Quant à Lucien Degauchy, il avait reconnu dès fin octobre dans Le Monde un compte non déclaré depuis 1981 en Suisse, mais considérait que ces 100.000 euros provisionnés, issus de son père maraîcher, étaient réservés à ses enfants. En 2013, "j'ai régularisé la situation, payé les droits et les pénalités - près de 30 % - et j'ai fermé ce compte. Aujourd'hui, on me reproche de ne pas l'avoir déclaré plus tôt", expliquait-il.

Que risquent-ils ?

S'ils ont rapatrié leur argent en France en payant des pénalités, les trois élus ne sont pas pour autant en règle avec la loi française. Depuis 1988, les parlementaires ont en effet obligation de déclarer leur patrimoine. Jusqu'en 20111, les oublis n'étaient passibles d'aucune sanction mais ce n'est plus le cas aujourd'hui. Désormais, cette infraction pénale est passible de trois ans de prison, de 45.000 euros d'amende et 10 ans d'inéligibilité.

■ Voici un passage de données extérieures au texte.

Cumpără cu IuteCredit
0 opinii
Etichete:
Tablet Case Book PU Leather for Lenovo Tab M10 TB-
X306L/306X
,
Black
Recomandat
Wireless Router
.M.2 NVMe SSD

• Des appels à la démission

La décision de la haute autorité "ne peut rester sans conséquences" pour Bruno Le Roux. Selon le patron des députés socialistes, face à de tels manquements, il n'y a qu'une attitude possible : la mise à l'écart du groupe auxquels ils appartiennent et la démission de tous les mandats électifs".

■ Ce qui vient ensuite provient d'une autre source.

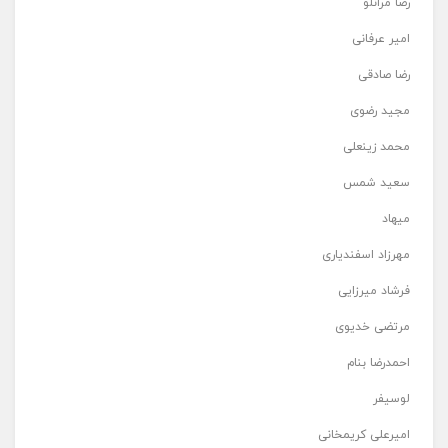
رضا مرانلو
امیر عرفانی
رضا صادقی
مجید رضوی
محمد زینعلی
سعید شمس
میهاد
مهرزاد اسفندیاری
فرشاد میرزایی
مرتضی خدیوی
احمدرضا بنام
لوسیفر
امیرعلی کریمخانی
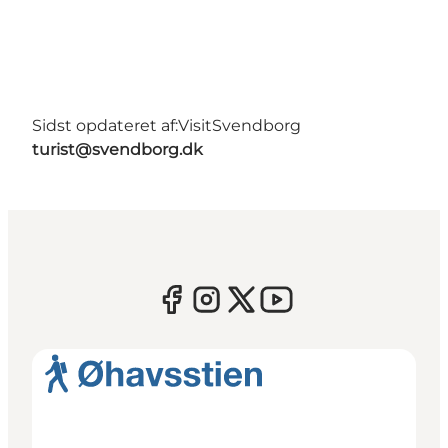
Sidst opdateret af:
VisitSvendborg
turist@svendborg.dk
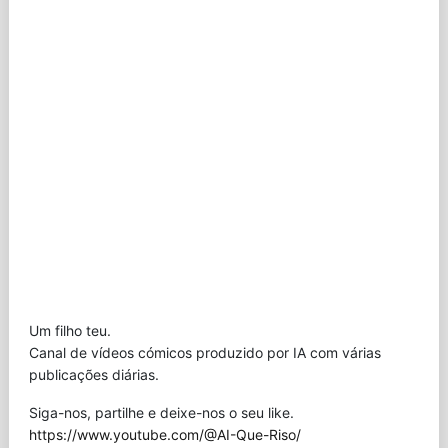
Um filho teu.
Canal de vídeos cómicos produzido por IA com várias
publicações diárias.
Siga-nos, partilhe e deixe-nos o seu like.
https://www.youtube.com/@AI-Que-Riso/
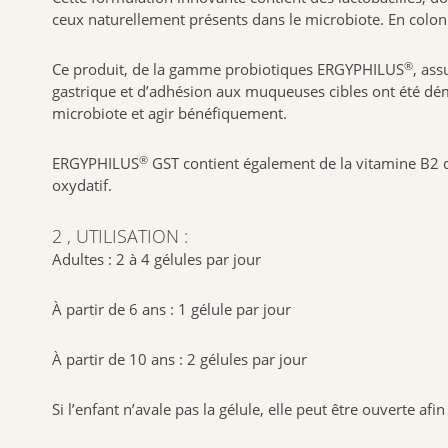
ceux naturellement présents dans le microbiote. En colonis
®
Ce produit, de la gamme probiotiques ERGYPHILUS
, ass
gastrique et d’adhésion aux muqueuses cibles ont été démo
microbiote et agir bénéfiquement.
®
ERGYPHILUS
GST contient également de la vitamine B2 qu
oxydatif.
2 , UTILISATION :
Adultes : 2 à 4 gélules par jour
À partir de 6 ans : 1 gélule par jour
À partir de 10 ans : 2 gélules par jour
Si l’enfant n’avale pas la gélule, elle peut être ouverte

 Il n'est pas le seul à réclamer une sanction à l'encontre des députés concernés. Après avoir rappelé ironiquement que "le PS demande leur démission alors qu'ils n'ont pas réussi à le faire pour Thomas Thévénoud", la député FN Marion Maréchal-Le Pen a elle aussi estimé que "s'il y a eu dissimulation, il est honnête que ces parlementaires quittent leur parti". Contacté vendredi matin par Europe 1, Gerald Darmanin, porte-parole de la campagne de Nicolas Sarkozy, a rappelé que "la présomption d'innocence est très importante dans notre pays. Là, on a des gens qui ont des explications à avoir avec la justice, mais on ne va pas comparer les coupables avec ceux qui sont suspectés d'être coupables."

Et demain ?

Ces trois élus ne sont pas les seuls que la loi sur la transparence a épinglés. Un autre député UMP a ainsi des échanges nourris avec le fisc à la suite de sa déclaration : le président de la commission des Finances Gilles Carrez, qui risque un redressement fiscal en raison du non-paiement de l'impôt de solidarité sur la fortune. Selon Le Canard enchaîné, une soixantaine des 925 députés et sénateurs seraient en délicatesse avec le fisc, "du petit différend au gros redressement", et seraient soumis à une procédure de recoupement entre leurs déclarations et les impôts qu'ils règlent.